If you have any questions on anything discussed in this use case, please feel free to reach out here, Via LinkedIn, or through my Instagram (if you hover over my Profile icon).

 

I am so happy to share this with the Alteryx community and I can’t wait to see what others build with the text mining tools.

 

Happy Pride – Happy Summer – Happy Health – Happy Unity.

 

Walking to 11.11.11. A Day Of Peaceful Intention | Contemporary Shaman

 

J

Unicorn Horn GIFs - Get the best GIF on GIPHY

Comments
JunePark
8 - Asteroid

I should try this out as well, thanks.

ChrisK1
7 - Meteor

Thank you for sharing and this is an awesome process! This may be a silly question, but where did you find the text mining tool palette? I was doing some searching and I'm not able to find them. Are these tools that you have developed yourself?

rohit782192
11 - Bolide
Hi,

Even i am also not able to see tool palette.
jacob_kahn
12 - Quasar

Hey everyone! I felt the same way when I heard about the Text Mining Tools! I'd recommend that you reach out to your Sales Engineer! I reached out and they were extremely helpful in installing the tool palette. 
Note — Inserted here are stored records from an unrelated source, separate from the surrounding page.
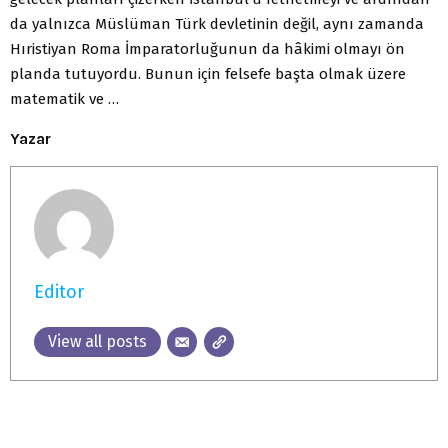
da yalnızca Müslüman Türk devletinin değil, aynı zamanda
Hıristiyan Roma İmparatorluğunun da hâkimi olmayı ön
planda tutuyordu. Bunun için felsefe başta olmak üzere
matematik ve …
Yazar
Editor
View all posts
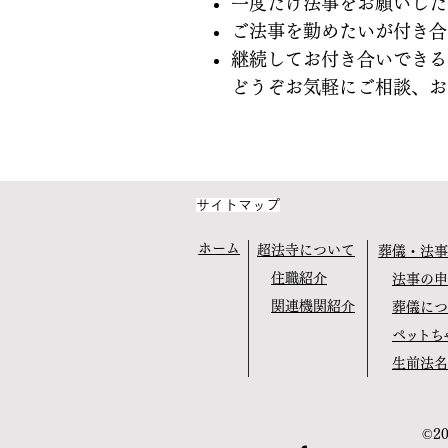
一度だけ法事をお願いした
ご法事を勤めたいが付き合
継続してお付き合いできる
どうぞお気軽にご相談、お
サイトマップ
ホーム
超法寺について
葬儀・法事
住職紹介
法事の申
関連機関紹介
葬儀につ
ペットち
生前法名
©2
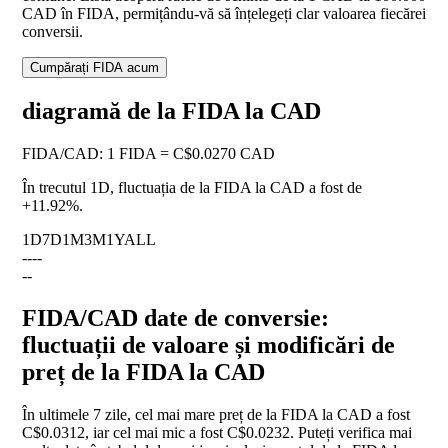
CAD în FIDA, permițându-vă să înțelegeți clar valoarea fiecărei
conversii.
Cumpărați FIDA acum
diagramă de la FIDA la CAD
FIDA
/
CAD
:
1 FIDA = C$0.0270 CAD
În trecutul 1D, fluctuația de la FIDA la CAD a fost de
+11.92%
.
1D
7D
1M
3M
1Y
ALL
--
--
--
FIDA/CAD date de conversie:
fluctuații de valoare și modificări de
preț de la FIDA la CAD
În ultimele 7 zile, cel mai mare preț de la FIDA la CAD a fost
C$0.0312, iar cel mai mic a fost C$0.0232. Puteți verifica mai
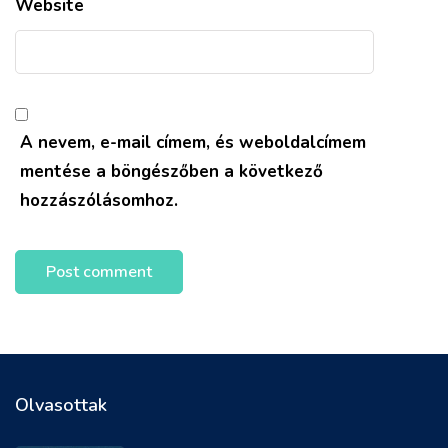
Website
A nevem, e-mail címem, és weboldalcímem
mentése a böngészőben a következő
hozzászólásomhoz.
Olvasottak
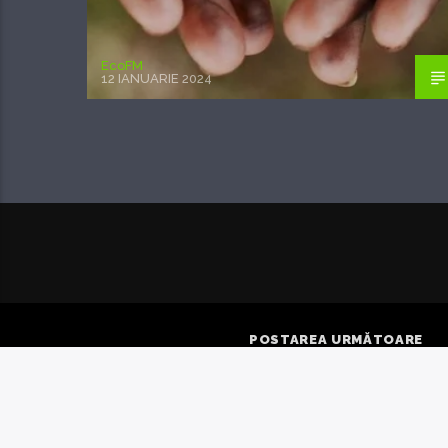
EcoFM
12 IANUARIE 2024
POSTAREA URMĂTOARE
A ȘASEA PARTEA
MICROPLASTICEL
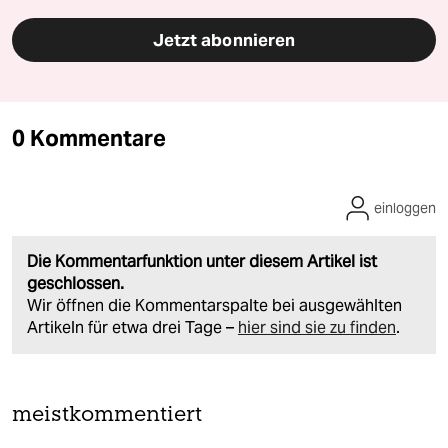
Jetzt abonnieren
0 Kommentare
einloggen
Die Kommentarfunktion unter diesem Artikel ist
geschlossen.
Wir öffnen die Kommentarspalte bei ausgewählten
Artikeln für etwa drei Tage –
hier sind sie zu finden
.
meistkommentiert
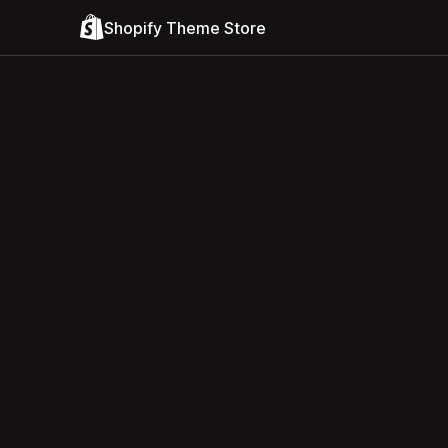
Shopify Theme Store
Please remember that you have to have the R-Package installed on your computer; and that should be running as Admin 😉

 

Thanks 🙂

 

J

ThalitaC
Alteryx Alumni (Retired)

@ChrisK1 @rohit782192 you can also find more information about how to install the Text Mining tool categories in here:

https://help.alteryx.com/current/designer/alteryx-intelligence-suite

and like Jacob said you can always contact your Sales Engineer and they will be happy to help you. 

rohit782192
11 - Bolide
Hi,

There is no trail version available for these. I have alteryx higher
version 20.2
MikeN
Alteryx Alumni (Retired)

@rohit782192 - there is a trial for this : reach out to your Alteryx rep.

KylePeterson
7 - Meteor

This is really cool @jacob_kahn !  I work in Indirect Tax so I can truly see the benefits of this on our hundreds of returns each month ;).  

 

Thanks for sharing this!

PhilippK
Alteryx Alumni (Retired)

Good content @jacob_kahn !
Can you share the workflow with us?

Thank you!

trettelap
8 - Asteroid

Awesome article! Also interested in the workflow...

rohit782192
11 - Bolide
If possible to share workflows

Thanks and Regards
Rohit Gupta.
pvara
8 - Asteroid

can you please share your workflow? I am trying to build my first pdf extraction WF and I am not following your example.

 

Thank you

sriniprad08
11 - Bolide

Hi 

Great stuff. Can you please share the work flow? Thanks

cpearse
6 - Meteoroid

Can you provide an example of this workflow please?